- _ACTION ITEM_
Copy the lines below verbatim, but only from the line containing "1月 2026 (386, 899)" through the end of the data.

- _SOURCE RECORDS_

+-------+

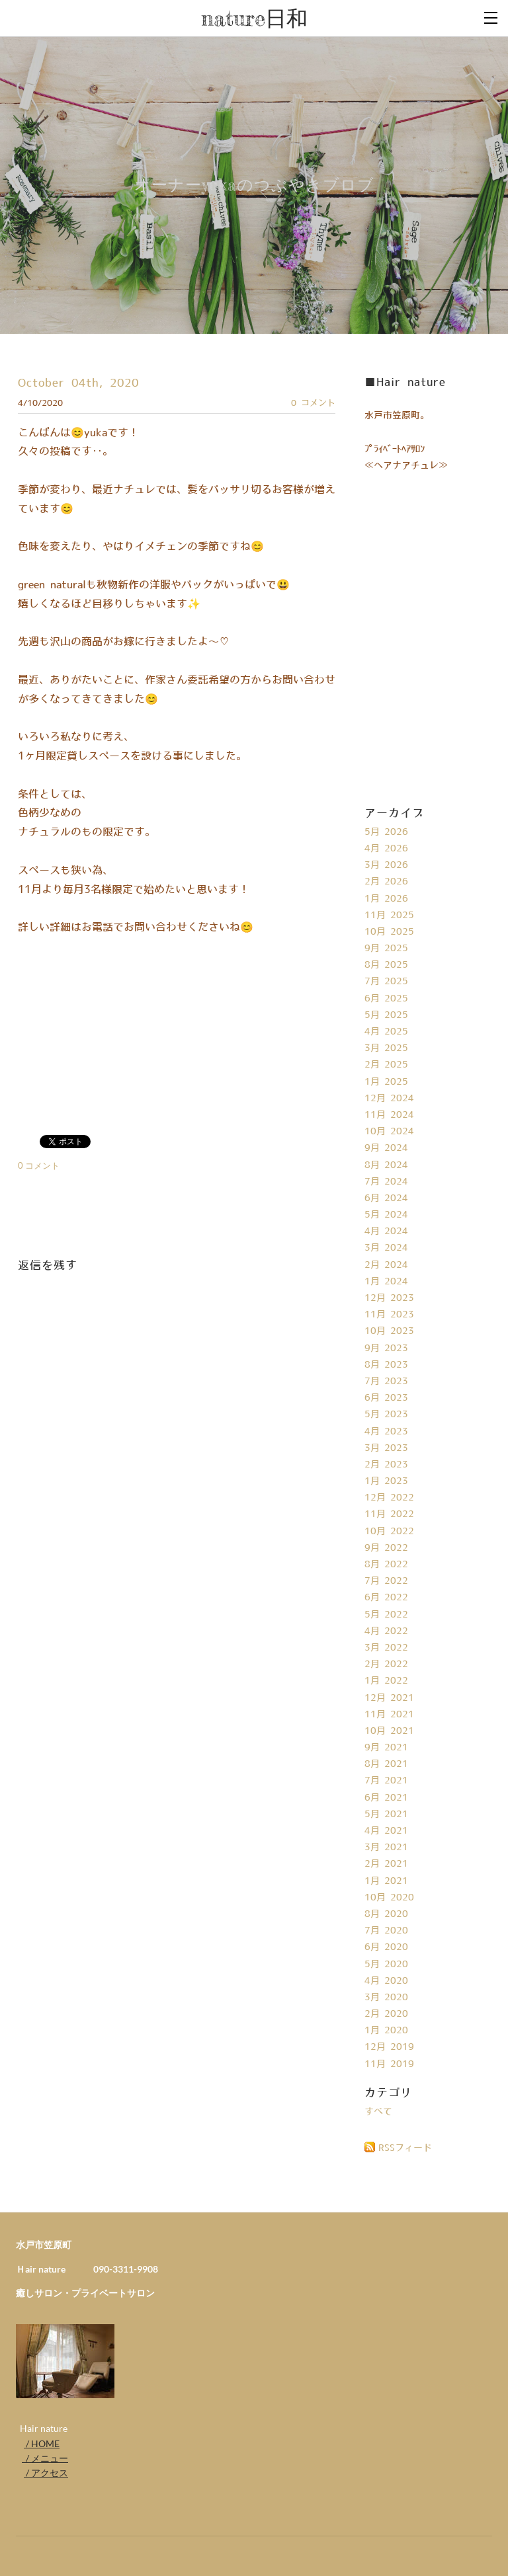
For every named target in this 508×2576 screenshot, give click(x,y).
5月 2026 (386, 832)
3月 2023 (386, 1448)
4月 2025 (386, 1032)
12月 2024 (389, 1098)
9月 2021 (386, 1747)
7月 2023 (386, 1381)
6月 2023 (386, 1398)
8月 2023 (386, 1365)
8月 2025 (386, 965)
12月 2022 (389, 1498)
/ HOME (42, 2443)
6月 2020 (386, 1947)
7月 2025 (386, 981)
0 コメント (313, 403)
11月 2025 (389, 915)
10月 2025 (389, 932)
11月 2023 (389, 1314)
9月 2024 (386, 1148)
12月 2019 (389, 2047)
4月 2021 (386, 1831)
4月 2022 (386, 1631)
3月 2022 (386, 1648)
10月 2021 (389, 1731)
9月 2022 (386, 1548)
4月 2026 (386, 848)
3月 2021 (386, 1847)
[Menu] (491, 16)
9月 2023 (386, 1348)
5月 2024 (386, 1215)
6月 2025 (386, 999)
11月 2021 (389, 1714)
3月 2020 (386, 1997)
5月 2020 (386, 1964)
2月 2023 (386, 1465)
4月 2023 (386, 1431)
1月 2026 (386, 899)
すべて (378, 2112)
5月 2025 (386, 1015)
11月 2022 (389, 1514)
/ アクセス (46, 2472)
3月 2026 (386, 865)
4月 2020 (386, 1981)
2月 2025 (386, 1065)
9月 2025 (386, 948)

+-------+

- _EXERCISE OUTPUT_
1月 2026 (386, 899)
すべて (378, 2112)
5月 2025 (386, 1015)
11月 2022 (389, 1514)
/ アクセス (46, 2472)
3月 2026 (386, 865)
4月 2020 (386, 1981)
2月 2025 (386, 1065)
9月 2025 (386, 948)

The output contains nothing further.